> _Aim of the task_:
Excluding any images, copy all of the lines below precisely as written.

┄┄┄┄┄┄

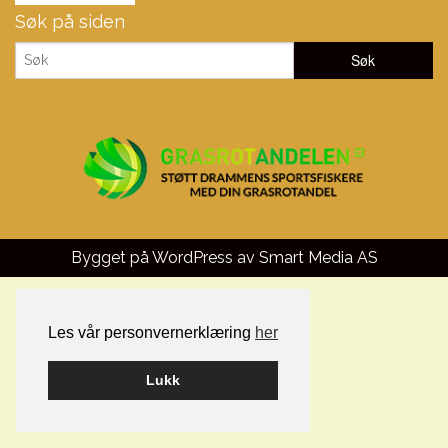
Søk på siden
Bygget på WordPress av
Smart Media AS
Les vår personvernerklæring
her
Lukk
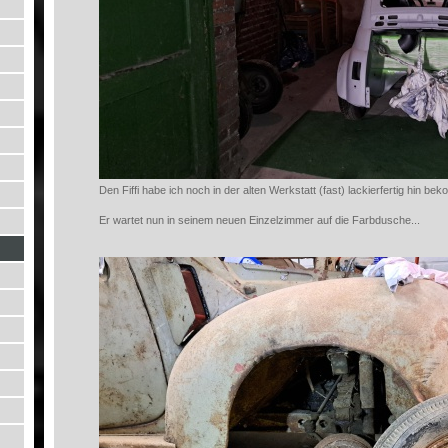
Den Fiffi habe ich noch in der alten Werkstatt (fast) lackierfertig hin be
Er wartet nun in seinem neuen Einzelzimmer auf die Farbdusche...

┄┄┄┄┄┄

> _The completed task_:
Søk på siden
Bygget på WordPress av
Smart Media AS
Les vår personvernerklæring
her
Lukk
Den Fiffi habe ich noch in der alten Werkstatt (fast) lackierfertig hin be
Er wartet nun in seinem neuen Einzelzimmer auf die Farbdusche...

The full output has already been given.